“Not such a fool, Squire!” says the Captain, surveying his side curl in the glass.
“Have you, Miss Theo, told your mother every word you said to Mr. Joe Blake, junior, in the shrubbery this morning?”
“Joe Blake, indeed!” cries Theo junior.
“And you, mademoiselle? That scented billet which came to you under Sir Thomas’s frank, have you told us all the letter contains? Look how she blushes! As red as the curtain, on my word! No, mademoiselle, we all have our secrets” (says the Squire, here making his best French bow). “No, Theo, there was nothing in the shrubbery — only nuts, my child! No, Miles, my son, we don’t tell all, even to the most indulgent of fathers — and if I tell what happened in a landau on the Hampstead Road, on the 25th of May, 1760, may the Chevalier Ruspini pull out every tooth in my head!”
“Pray tell, papa!” cries mamma: “or, as Jobson, who drove us, is in your service now, perhaps you will have him in from the stables! I insist upon your telling!”

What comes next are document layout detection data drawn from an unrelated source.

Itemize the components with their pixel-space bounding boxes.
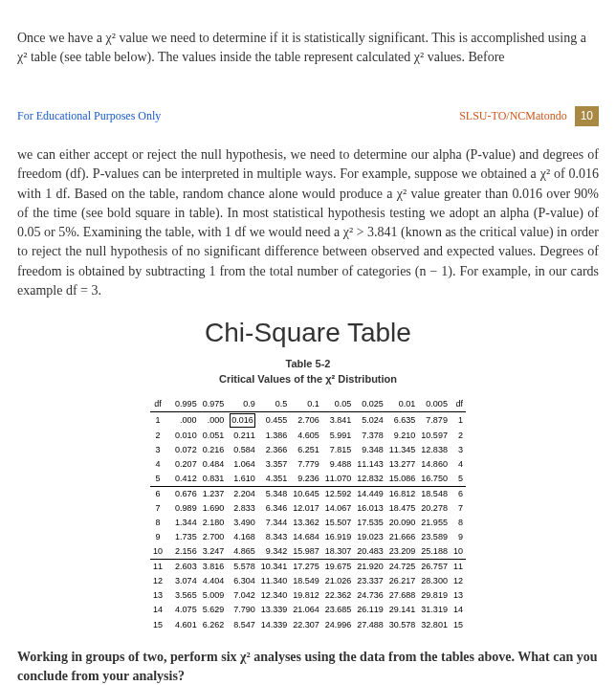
table-cell: 0.455 [258, 411, 291, 429]
table-cell: 14 [150, 603, 172, 617]
table-cell: 14.684 [290, 530, 322, 544]
table-cell: 25.188 [418, 544, 451, 560]
table-header-cell: 0.995 [172, 397, 200, 412]
brand-block: SLSU-TO/NCMatondo 10 [459, 106, 599, 126]
table-cell: 10.597 [418, 429, 451, 443]
table-cell: 23.589 [418, 530, 451, 544]
table-cell: 12.838 [418, 443, 451, 457]
page-bar: For Educational Purposes Only SLSU-TO/NC… [17, 106, 599, 126]
table-cell: 0.484 [200, 457, 228, 472]
table-cell: 12.340 [258, 588, 291, 603]
table-row: 81.3442.1803.4907.34413.36215.50717.5352… [150, 516, 466, 530]
table-cell: 3.490 [227, 516, 258, 530]
table-cell: 24.736 [354, 588, 386, 603]
table-cell: 4 [150, 457, 172, 472]
table-header-cell: 0.975 [200, 397, 228, 412]
table-cell: 12.017 [290, 501, 322, 516]
table-cell: 20.090 [386, 516, 419, 530]
table-cell: 5.009 [200, 588, 228, 603]
table-header-cell: 0.9 [227, 397, 258, 412]
table-cell: 12 [451, 574, 466, 588]
table-cell: 3.841 [322, 411, 355, 429]
table-row: 144.0755.6297.79013.33921.06423.68526.11… [150, 603, 466, 617]
table-cell: 13 [150, 588, 172, 603]
table-cell: 29.819 [418, 588, 451, 603]
table-cell: 22.362 [322, 588, 355, 603]
table-cell: 5 [150, 472, 172, 487]
table-cell: 2.366 [258, 443, 291, 457]
table-cell: 2.603 [172, 560, 200, 575]
table-cell: 14.067 [322, 501, 355, 516]
table-cell: 17.535 [354, 516, 386, 530]
table-cell: 5.024 [354, 411, 386, 429]
table-row: 123.0744.4046.30411.34018.54921.02623.33… [150, 574, 466, 588]
table-cell: 0.216 [200, 443, 228, 457]
table-cell: 13.277 [386, 457, 419, 472]
table-cell: 3.816 [200, 560, 228, 575]
table-cell: 27.488 [354, 618, 386, 632]
table-cell: 18.475 [386, 501, 419, 516]
table-cell: 18.548 [418, 487, 451, 502]
table-cell: 1.386 [258, 429, 291, 443]
table-cell: 16.812 [386, 487, 419, 502]
table-cell: 32.801 [418, 618, 451, 632]
table-cell: 4.865 [227, 544, 258, 560]
table-cell: 11.345 [386, 443, 419, 457]
table-cell: 4.601 [172, 618, 200, 632]
table-cell: 6 [150, 487, 172, 502]
table-cell: 7.344 [258, 516, 291, 530]
table-cell: 4 [451, 457, 466, 472]
table-cell: 21.666 [386, 530, 419, 544]
table-row: 154.6016.2628.54714.33922.30724.99627.48… [150, 618, 466, 632]
table-cell: 1.690 [200, 501, 228, 516]
table-cell: 5.348 [258, 487, 291, 502]
table-cell: 0.989 [172, 501, 200, 516]
table-cell: 8.547 [227, 618, 258, 632]
table-cell: 0.211 [227, 429, 258, 443]
table-cell: 21.064 [290, 603, 322, 617]
page-number: 10 [575, 106, 599, 126]
table-cell: 9 [150, 530, 172, 544]
table-cell: 7 [451, 501, 466, 516]
table-cell: .000 [200, 411, 228, 429]
table-cell: 5.991 [322, 429, 355, 443]
table-cell: 28.300 [418, 574, 451, 588]
table-cell: 0.207 [172, 457, 200, 472]
table-cell: 0.584 [227, 443, 258, 457]
table-row: 112.6033.8165.57810.34117.27519.67521.92… [150, 560, 466, 575]
table-header-cell: 0.01 [386, 397, 419, 412]
table-row: 91.7352.7004.1688.34314.68416.91919.0232… [150, 530, 466, 544]
body-paragraph: we can either accept or reject the null … [17, 145, 599, 300]
table-header-cell: 0.05 [322, 397, 355, 412]
table-cell: 15.086 [386, 472, 419, 487]
table-cell: 19.675 [322, 560, 355, 575]
table-cell: 2.180 [200, 516, 228, 530]
table-cell: 17.275 [290, 560, 322, 575]
table-cell: 23.337 [354, 574, 386, 588]
table-cell: 12.592 [322, 487, 355, 502]
table-row: 50.4120.8311.6104.3519.23611.07012.83215… [150, 472, 466, 487]
table-cell: 6.251 [290, 443, 322, 457]
chi-square-title: Chi-Square Table [17, 314, 599, 353]
table-cell: 1.064 [227, 457, 258, 472]
table-cell: 27.688 [386, 588, 419, 603]
table-cell: 24.725 [386, 560, 419, 575]
table-cell: 4.075 [172, 603, 200, 617]
table-header-cell: 0.5 [258, 397, 291, 412]
table-cell: 1.735 [172, 530, 200, 544]
table-subcaption: Critical Values of the χ² Distribution [17, 372, 599, 387]
table-cell: 13.362 [290, 516, 322, 530]
table-cell: 14.339 [258, 618, 291, 632]
table-cell: 23.685 [322, 603, 355, 617]
table-cell: 15 [150, 618, 172, 632]
table-row: 70.9891.6902.8336.34612.01714.06716.0131… [150, 501, 466, 516]
table-cell: 18.307 [322, 544, 355, 560]
table-header-cell: df [451, 397, 466, 412]
table-cell: 3 [150, 443, 172, 457]
table-cell: 6 [451, 487, 466, 502]
table-header-cell: 0.1 [290, 397, 322, 412]
table-cell: 5 [451, 472, 466, 487]
table-cell: 9.488 [322, 457, 355, 472]
table-cell: 21.026 [322, 574, 355, 588]
table-cell: 14.860 [418, 457, 451, 472]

“What is, then, this mystery?” asks mademoiselle, in her pretty French accent, of my wife.
“Eh, ma fille!” whispers the lady. “Thou wouldst ask me what I said? I said ‘Yes!’— behold all I said.” And so ’tis my wife has peached, and not I; and this was the sum of our conversation, as the carriage, all too swiftly as I thought, galloped towards Hampstead, and flew back again. Theo had not agreed to fly in the face of her honoured parents — no such thing. But we would marry no other person; no, not if we lived to be as old as Methuselah; no, not the Prince of Wales himself would she take. Her heart she had given away with her papa’s consent — nay, order — it was not hers to resume. So kind a father must relent one of these days; and, if George would keep his promise — were it now, or were it in twenty years, or were it in another world, she knew she should never break hers.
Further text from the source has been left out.